*** Study material Section Begins ***

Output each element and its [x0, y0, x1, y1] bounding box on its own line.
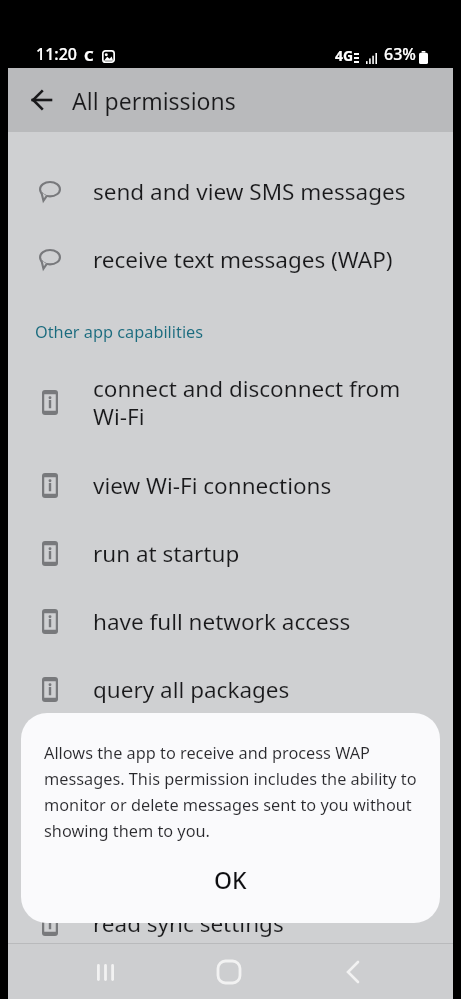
- staticText: view Wi-Fi connections: [93, 470, 332, 501]
- button[interactable]: Back: [17, 76, 65, 124]
- button[interactable]: OK: [21, 856, 440, 902]
- staticText: receive text messages (WAP): [93, 244, 393, 275]
- staticText: read sync settings: [93, 840, 284, 871]
- staticText: OK: [214, 864, 247, 895]
- staticText: 63%: [384, 43, 416, 65]
- staticText: query all packages: [93, 674, 290, 705]
- staticText: All permissions: [72, 85, 236, 116]
- button[interactable]: run at startup: [8, 519, 453, 587]
- staticText: Allows the app to receive and process WA…: [44, 742, 422, 842]
- button[interactable]: receive text messages (WAP): [8, 225, 453, 293]
- staticText: C: [84, 45, 94, 65]
- staticText: 4G: [335, 46, 354, 65]
- staticText: read sync settings: [93, 908, 284, 939]
- button[interactable]: have full network access: [8, 587, 453, 655]
- button[interactable]: Recents: [81, 948, 129, 996]
- button[interactable]: view Wi-Fi connections: [8, 451, 453, 519]
- button[interactable]: connect and disconnect from Wi-Fi: [8, 354, 453, 450]
- button[interactable]: Home: [205, 948, 253, 996]
- staticText: send and view SMS messages: [93, 176, 406, 207]
- button[interactable]: query all packages: [8, 655, 453, 723]
- staticText: connect and disconnect from Wi-Fi: [93, 373, 401, 431]
- button[interactable]: send and view SMS messages: [8, 157, 453, 225]
- staticText: run at startup: [93, 538, 240, 569]
- button[interactable]: Back: [329, 948, 377, 996]
- button[interactable]: read sync settings: [8, 889, 453, 957]
- staticText: Other app capabilities: [35, 321, 204, 343]
- button[interactable]: read sync settings: [8, 821, 453, 889]
- staticText: 11:20: [36, 43, 77, 65]
- staticText: have full network access: [93, 606, 351, 637]
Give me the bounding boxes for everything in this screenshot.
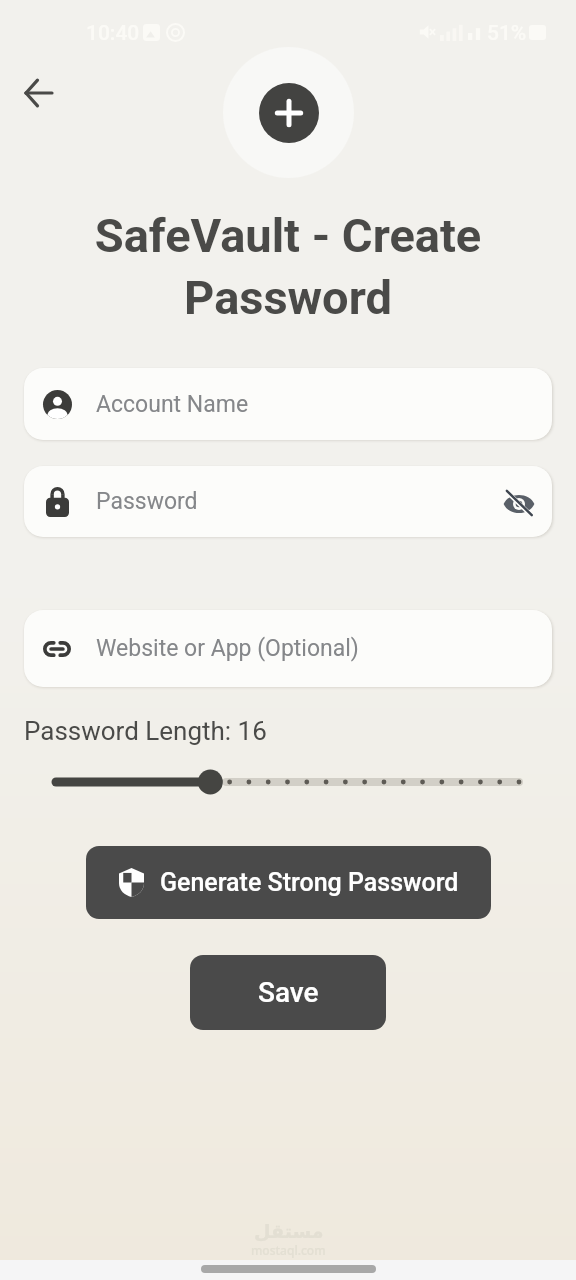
staticText: مستقل: [254, 1220, 324, 1242]
staticText: Password Length: 16: [24, 716, 267, 746]
staticText: Website or App (Optional): [96, 635, 359, 662]
staticText: SafeVault - Create Password: [40, 208, 536, 326]
staticText: Password: [96, 488, 198, 515]
staticText: Generate Strong Password: [160, 868, 459, 897]
button[interactable]: Password length slider: [0, 762, 576, 802]
button[interactable]: Website or App (Optional): [24, 610, 552, 687]
staticText: Account Name: [96, 391, 249, 418]
button[interactable]: Back: [14, 68, 64, 118]
button[interactable]: Account Name: [24, 368, 552, 440]
staticText: 10:40: [86, 21, 140, 46]
button[interactable]: Add: [223, 47, 354, 178]
staticText: Save: [258, 976, 319, 1009]
button[interactable]: Password: [24, 466, 552, 537]
button[interactable]: Generate Strong Password: [86, 846, 491, 919]
button[interactable]: Save: [190, 955, 386, 1030]
staticText: 51%: [487, 21, 527, 46]
staticText: mostaql.com: [251, 1242, 326, 1258]
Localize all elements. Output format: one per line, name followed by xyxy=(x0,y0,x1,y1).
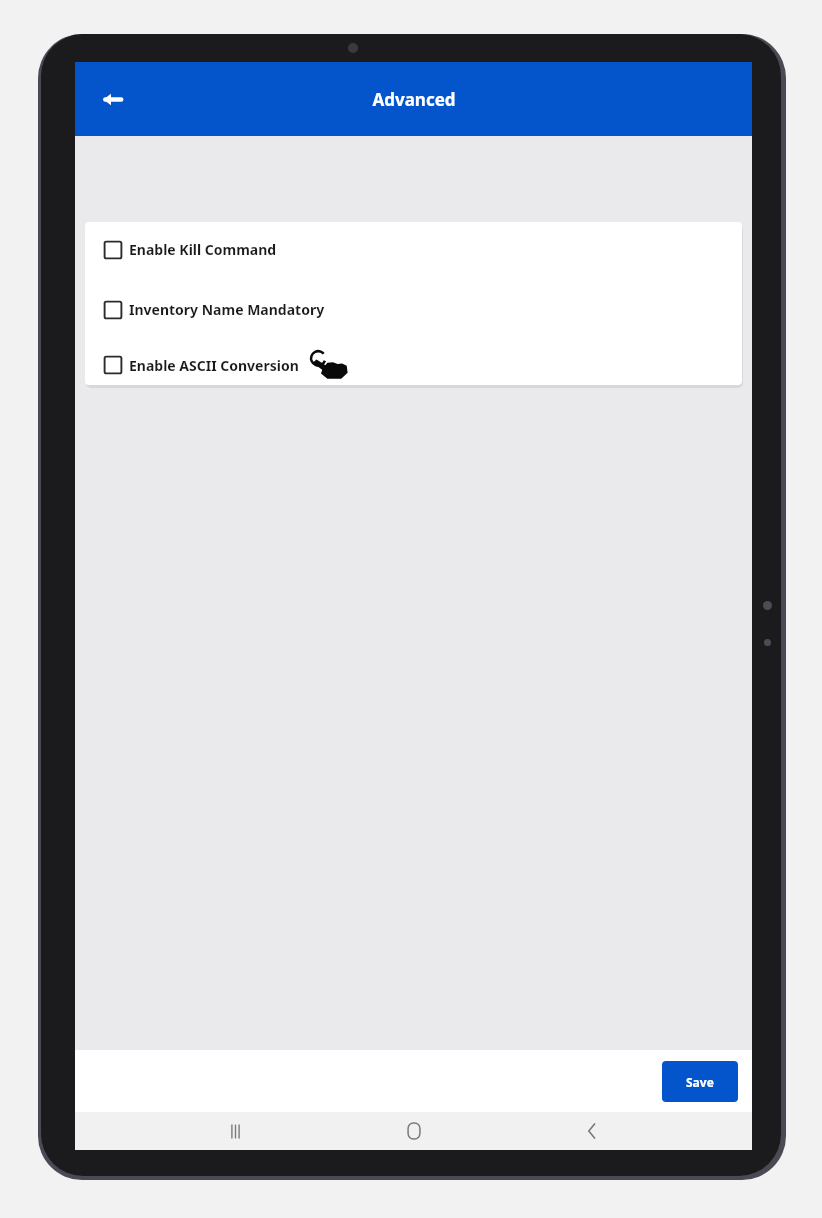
button[interactable]: Enable ASCII Conversion xyxy=(85,351,742,379)
staticText: Enable Kill Command xyxy=(129,240,277,259)
staticText: Inventory Name Mandatory xyxy=(129,300,325,319)
button[interactable]: Enable Kill Command xyxy=(85,235,742,263)
button[interactable]: Home xyxy=(396,1113,432,1149)
staticText: Enable ASCII Conversion xyxy=(129,356,299,375)
button[interactable]: Save xyxy=(662,1061,738,1102)
button[interactable]: Back xyxy=(91,78,133,120)
staticText: Advanced xyxy=(372,88,456,111)
staticText: Save xyxy=(686,1074,714,1090)
button[interactable]: Recent apps xyxy=(217,1113,253,1149)
button[interactable]: Back xyxy=(574,1113,610,1149)
button[interactable]: Inventory Name Mandatory xyxy=(85,295,742,323)
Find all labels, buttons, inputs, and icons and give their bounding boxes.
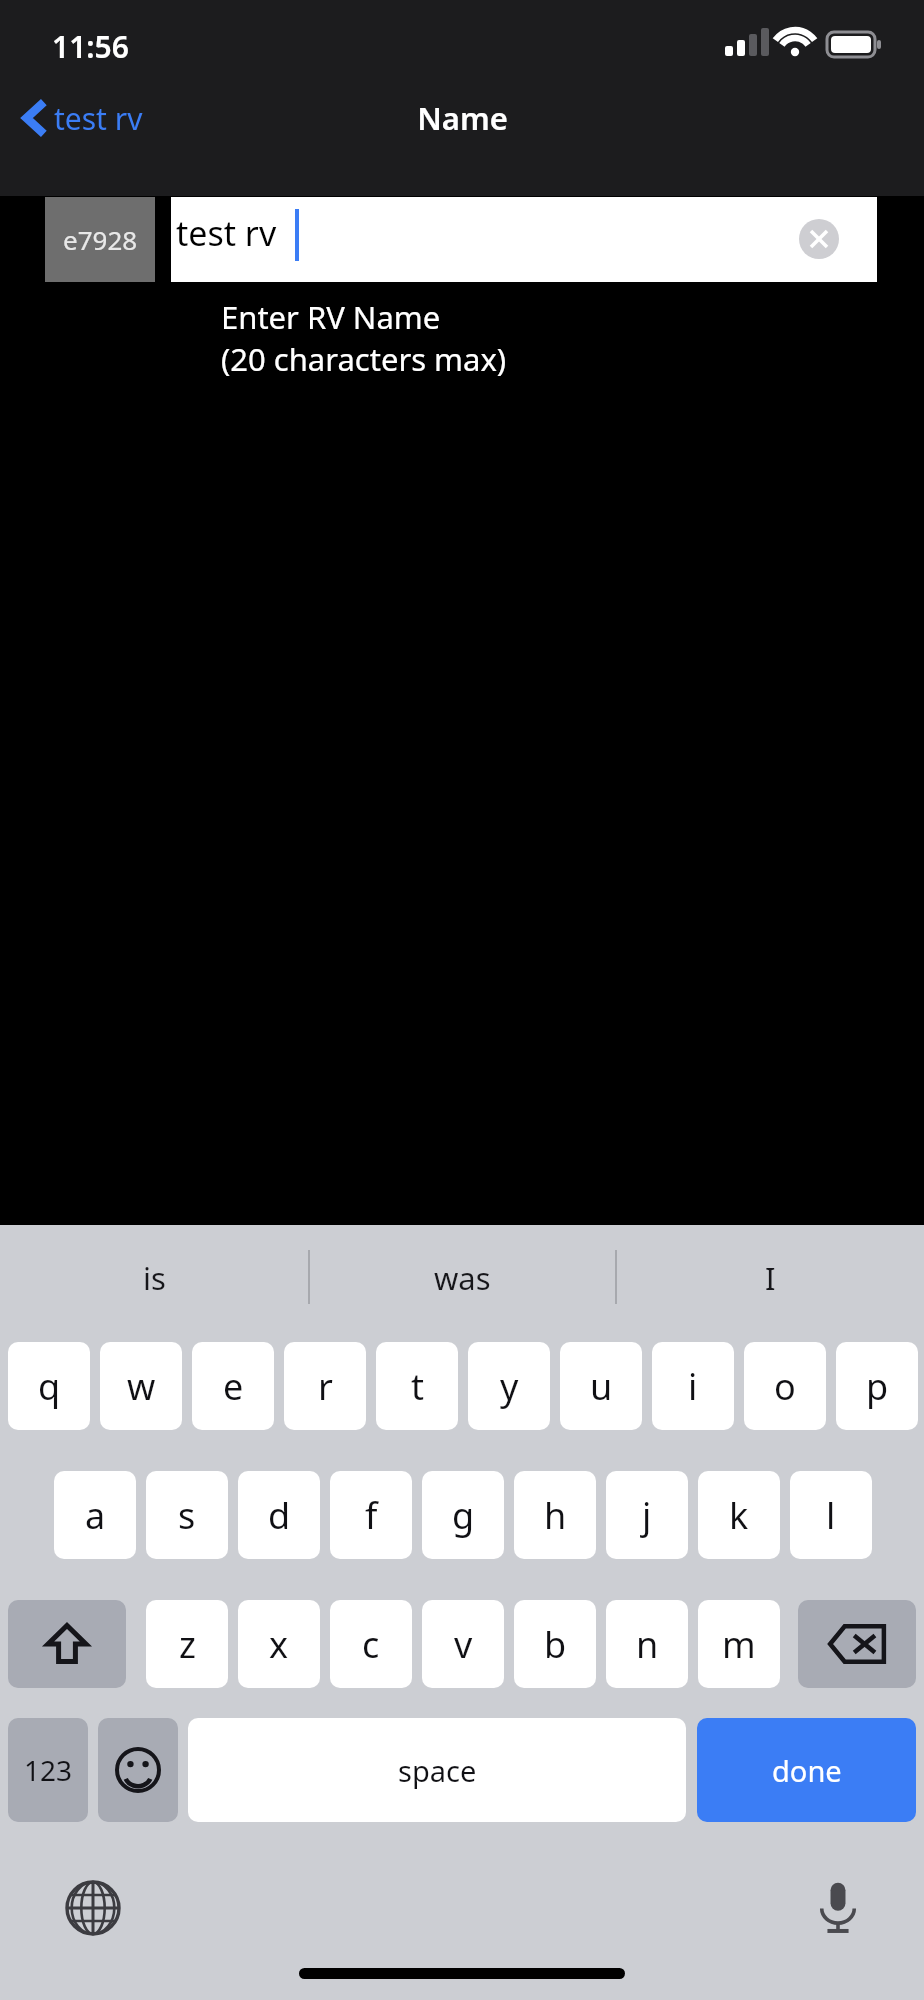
button[interactable]: i: [652, 1342, 734, 1430]
button[interactable]: h: [514, 1471, 596, 1559]
staticText: w: [127, 1362, 156, 1411]
button[interactable]: c: [330, 1600, 412, 1688]
button[interactable]: z: [146, 1600, 228, 1688]
button[interactable]: y: [468, 1342, 550, 1430]
button[interactable]: is: [14, 1240, 294, 1316]
button[interactable]: Emoji: [98, 1718, 178, 1822]
button[interactable]: w: [100, 1342, 182, 1430]
button[interactable]: n: [606, 1600, 688, 1688]
staticText: l: [826, 1491, 836, 1540]
button[interactable]: r: [284, 1342, 366, 1430]
button[interactable]: I: [630, 1240, 910, 1316]
staticText: s: [178, 1491, 196, 1540]
staticText: f: [365, 1491, 378, 1540]
button[interactable]: Shift: [8, 1600, 126, 1688]
staticText: done: [772, 1751, 842, 1790]
button[interactable]: f: [330, 1471, 412, 1559]
button[interactable]: o: [744, 1342, 826, 1430]
staticText: b: [544, 1620, 567, 1669]
button[interactable]: g: [422, 1471, 504, 1559]
staticText: q: [38, 1362, 61, 1411]
staticText: r: [318, 1362, 333, 1411]
staticText: o: [774, 1362, 796, 1411]
staticText: g: [452, 1491, 475, 1540]
staticText: n: [636, 1620, 659, 1669]
button[interactable]: space: [188, 1718, 686, 1822]
staticText: c: [362, 1620, 380, 1669]
button[interactable]: test rv: [171, 197, 877, 282]
staticText: I: [765, 1257, 776, 1299]
staticText: k: [729, 1491, 749, 1540]
staticText: h: [544, 1491, 567, 1540]
staticText: e7928: [63, 222, 138, 257]
staticText: 123: [24, 1751, 73, 1789]
button[interactable]: t: [376, 1342, 458, 1430]
button[interactable]: s: [146, 1471, 228, 1559]
button[interactable]: k: [698, 1471, 780, 1559]
button[interactable]: Backspace: [798, 1600, 916, 1688]
button[interactable]: a: [54, 1471, 136, 1559]
staticText: test rv: [176, 210, 277, 256]
button[interactable]: d: [238, 1471, 320, 1559]
staticText: Name: [417, 97, 508, 139]
staticText: (20 characters max): [221, 338, 507, 380]
button[interactable]: v: [422, 1600, 504, 1688]
button[interactable]: Dictation: [798, 1868, 878, 1948]
staticText: z: [179, 1620, 196, 1669]
staticText: m: [722, 1620, 756, 1669]
staticText: Enter RV Name: [221, 296, 441, 338]
button[interactable]: done: [697, 1718, 916, 1822]
button[interactable]: m: [698, 1600, 780, 1688]
staticText: x: [269, 1620, 289, 1669]
staticText: test rv: [54, 98, 143, 139]
staticText: t: [411, 1362, 424, 1411]
button[interactable]: e: [192, 1342, 274, 1430]
button[interactable]: j: [606, 1471, 688, 1559]
staticText: j: [642, 1491, 652, 1540]
button[interactable]: p: [836, 1342, 918, 1430]
staticText: v: [454, 1620, 473, 1669]
button[interactable]: x: [238, 1600, 320, 1688]
button[interactable]: test rv: [14, 88, 174, 148]
button[interactable]: Change keyboard: [53, 1868, 133, 1948]
staticText: space: [398, 1751, 477, 1790]
staticText: 11:56: [52, 26, 129, 67]
staticText: e: [223, 1362, 244, 1411]
button[interactable]: b: [514, 1600, 596, 1688]
staticText: a: [85, 1491, 106, 1540]
button[interactable]: was: [322, 1240, 602, 1316]
staticText: d: [268, 1491, 291, 1540]
staticText: y: [500, 1362, 519, 1411]
staticText: is: [143, 1257, 166, 1299]
button[interactable]: Clear text: [799, 219, 839, 259]
staticText: u: [590, 1362, 613, 1411]
staticText: was: [434, 1257, 491, 1299]
button[interactable]: q: [8, 1342, 90, 1430]
staticText: p: [866, 1362, 889, 1411]
staticText: i: [688, 1362, 698, 1411]
button[interactable]: l: [790, 1471, 872, 1559]
button[interactable]: 123: [8, 1718, 88, 1822]
button[interactable]: u: [560, 1342, 642, 1430]
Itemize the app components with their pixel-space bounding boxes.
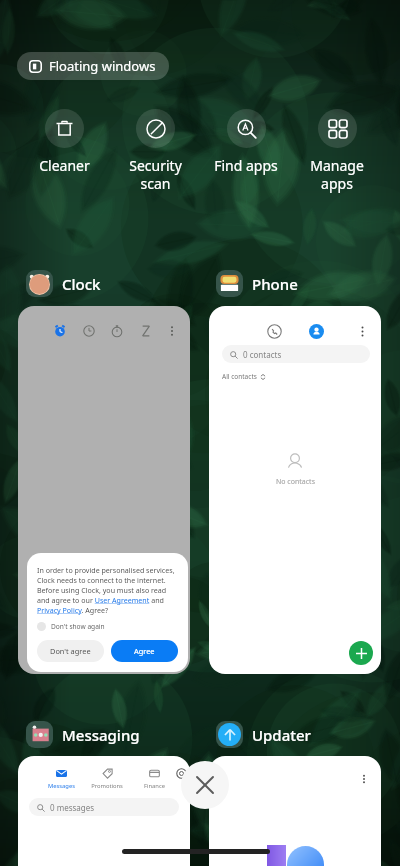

*** Study material Section Ends ***

* [Instructions to follow] If a line in the data above holds the string "Home", copy it.

* [Response to this task]
- button[interactable]: Home: [205, 948, 253, 996]
button[interactable]: Home xyxy=(396,1113,432,1149)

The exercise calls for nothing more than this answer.